→ **Work to complete**: Of all the entries below, only the lines from the one with "thì mọi chuyện" up to and including the one with "tam tang, ly" are to be duplicated exactly.

══ Exercise materials

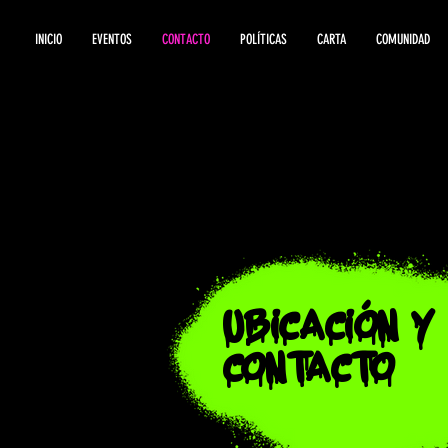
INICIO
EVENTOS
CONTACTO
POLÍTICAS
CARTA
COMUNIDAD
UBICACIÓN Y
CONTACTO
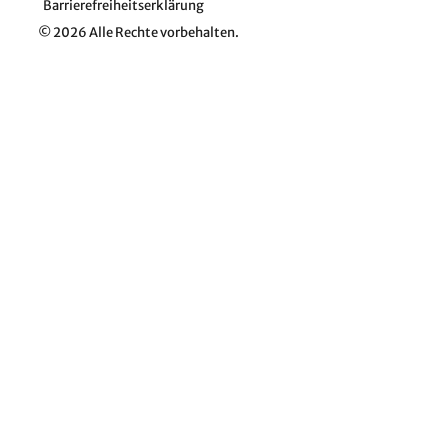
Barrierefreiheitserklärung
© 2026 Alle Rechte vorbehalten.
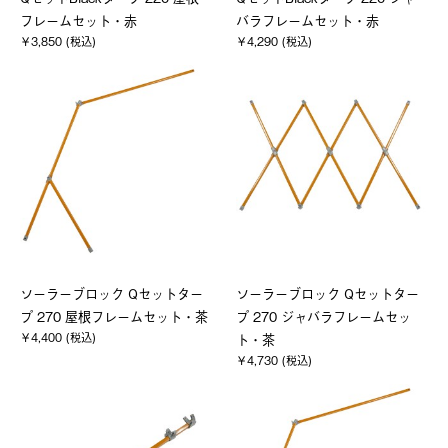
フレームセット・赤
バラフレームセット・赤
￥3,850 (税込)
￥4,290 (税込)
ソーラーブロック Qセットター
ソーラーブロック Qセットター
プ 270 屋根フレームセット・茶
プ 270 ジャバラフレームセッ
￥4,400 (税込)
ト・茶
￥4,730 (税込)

════
══ Exercise materials

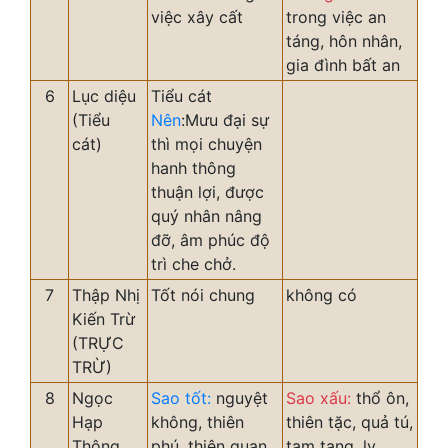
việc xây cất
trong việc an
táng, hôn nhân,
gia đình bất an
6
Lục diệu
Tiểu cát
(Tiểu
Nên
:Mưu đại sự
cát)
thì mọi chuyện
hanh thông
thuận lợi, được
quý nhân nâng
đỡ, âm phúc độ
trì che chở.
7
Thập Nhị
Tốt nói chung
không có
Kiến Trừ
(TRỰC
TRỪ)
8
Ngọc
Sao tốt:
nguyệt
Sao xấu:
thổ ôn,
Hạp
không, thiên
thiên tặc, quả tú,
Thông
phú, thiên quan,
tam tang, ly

════
══ Exercise materials

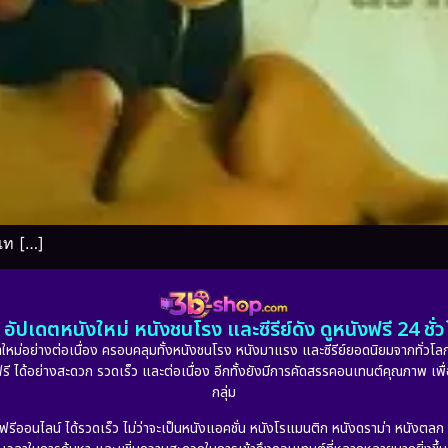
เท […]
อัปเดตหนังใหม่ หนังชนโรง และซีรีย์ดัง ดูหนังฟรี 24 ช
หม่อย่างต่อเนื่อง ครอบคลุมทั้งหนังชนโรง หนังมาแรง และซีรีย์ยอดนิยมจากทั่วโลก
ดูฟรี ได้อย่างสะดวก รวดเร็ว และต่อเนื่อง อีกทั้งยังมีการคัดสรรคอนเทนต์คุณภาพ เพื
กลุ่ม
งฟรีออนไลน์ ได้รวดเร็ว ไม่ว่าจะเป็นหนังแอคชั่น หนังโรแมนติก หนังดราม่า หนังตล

════

→ **Task solution**:
thì mọi chuyện
hanh thông
thuận lợi, được
quý nhân nâng
đỡ, âm phúc độ
trì che chở.
7
Thập Nhị
Tốt nói chung
không có
Kiến Trừ
(TRỰC
TRỪ)
8
Ngọc
Sao tốt:
nguyệt
Sao xấu:
thổ ôn,
Hạp
không, thiên
thiên tặc, quả tú,
Thông
phú, thiên quan,
tam tang, ly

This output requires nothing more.